If you have high cholesterol, Middle Eastern food, may seem off limits. Rich sauces and spices -- food that tasty can't be cholesterol diet friendly, right? Actually, among the cuisine's assortment of flavorful spices, yogurt and tahini (sesame) dips, and delicious rice dishes are plenty of options based on vegetables, beans, lean meats, and fish. Meat and fried dish options are those worth taking a pass on if you're concerned about cholesterol -- but based on how lip-smacking the other options are, we don't think you'll even miss them.
This menu provides a day's worth of "good" monounsaturated fat, high-fiber, and antioxidant-rich dishes.

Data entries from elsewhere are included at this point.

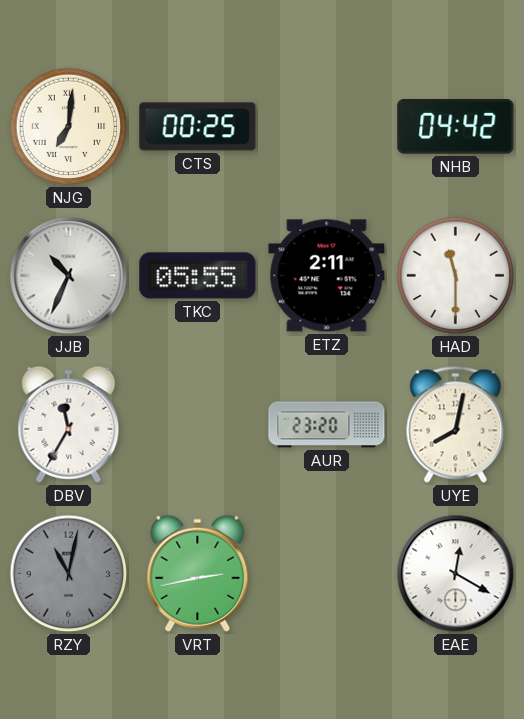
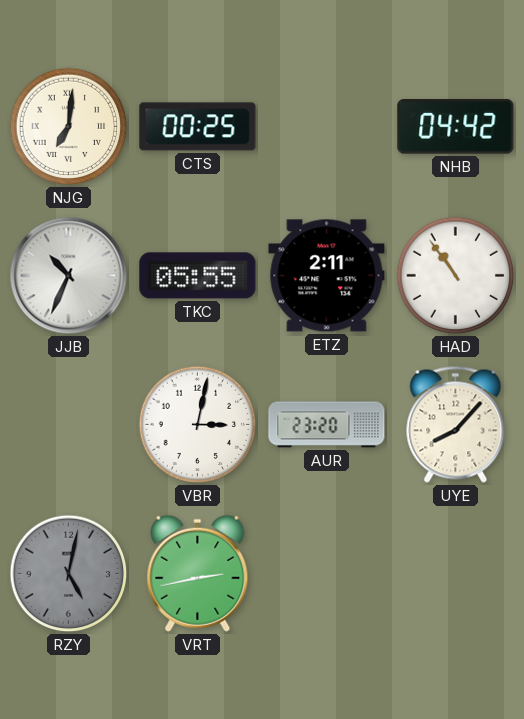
HAD: 11:30 -> 10:54
DBV: 11:35 -> none
VBR: none -> 3:02
UYE: 8:02 -> 8:07
RZY: 11:02 -> 5:02
EAE: 12:20 -> none
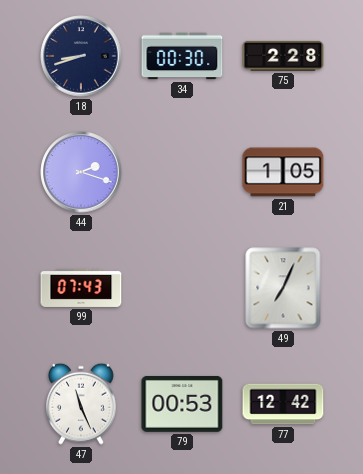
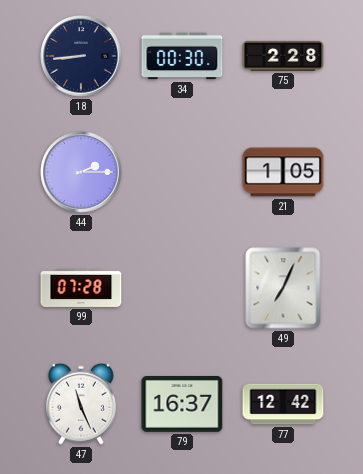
18: 8:42 -> 8:44
44: 2:18 -> 2:15
99: 07:43 -> 07:28
79: 00:53 -> 16:37
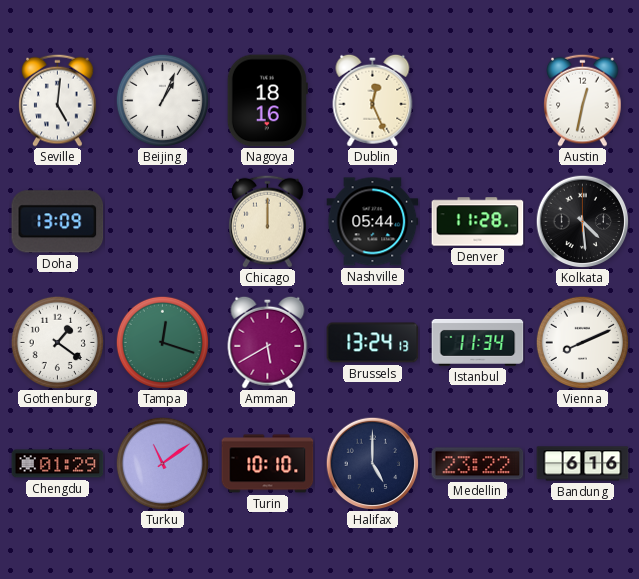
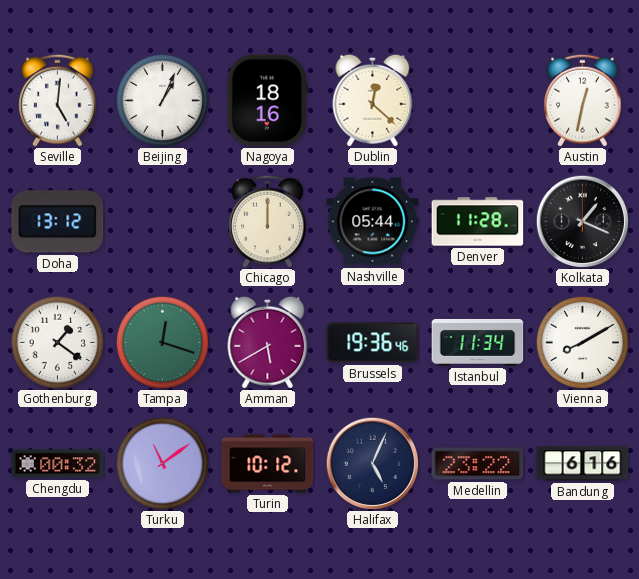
Dublin: 12:26 -> 12:22
Doha: 13:09 -> 13:12
Kolkata: 4:29 -> 1:19
Brussels: 13:24 -> 19:36
Vienna: 8:11 -> 8:10
Chengdu: 01:29 -> 00:32
Turin: 10:10 -> 10:12
Halifax: 5:00 -> 5:04
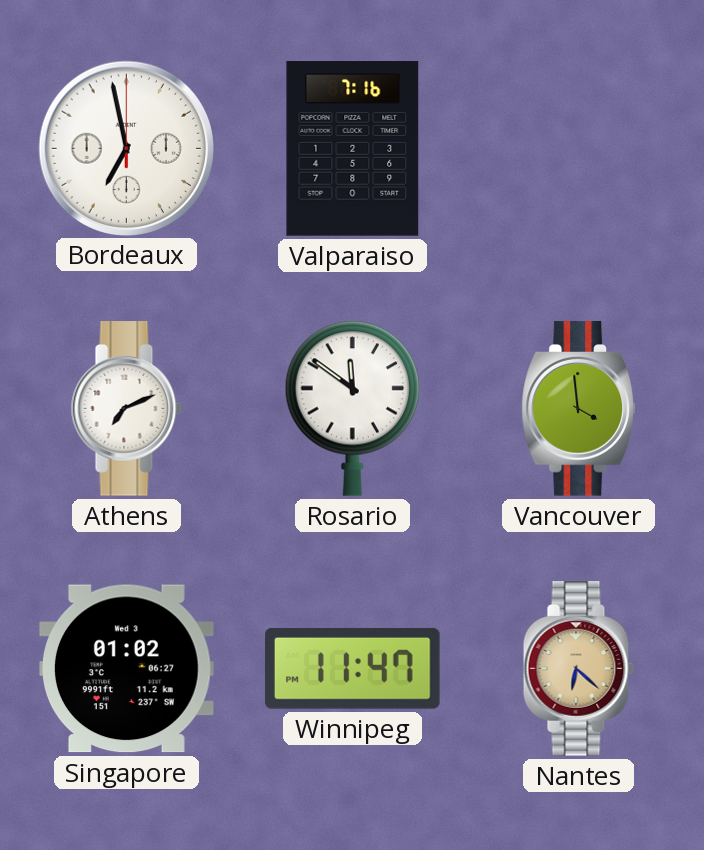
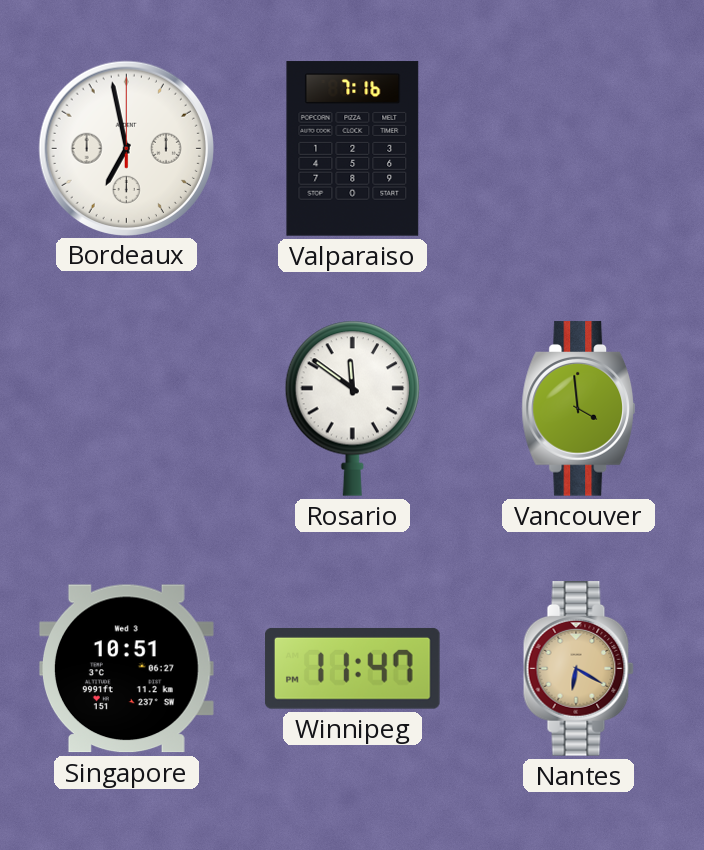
Athens: 7:11 -> none
Singapore: 01:02 -> 10:51
Nantes: 6:22 -> 6:20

It also provides 1,600 calories for the day. Remember that your dietary requirements may be higher or lower than 1,600 calories depending on your weight, age, and activity level.
Breakfast:
1 cup coffee, with 2 ounces skim milk
1 serving (1/4 recipe) Egyptian Fava Beans
Snack:
1 medium orange
Lunch:
Beverage: Your choice sugar-free beverage, 8oz.
1 Hummus and Veggie Melt (use whole wheat bread and only 2 slices of cheese)
Dinner:
Beverage: 1 cup (8oz) sugar-free iced tea
1 Fattoush Salad (1/2 recipe)
Lentils and Rice With Tomato Sauce (1/4 recipe) -- use brown rice, and whole wheat elbows
Dessert:
3 small dried figs
Tip: These dishes can be made even more heart healthy by using a non-salt substitute.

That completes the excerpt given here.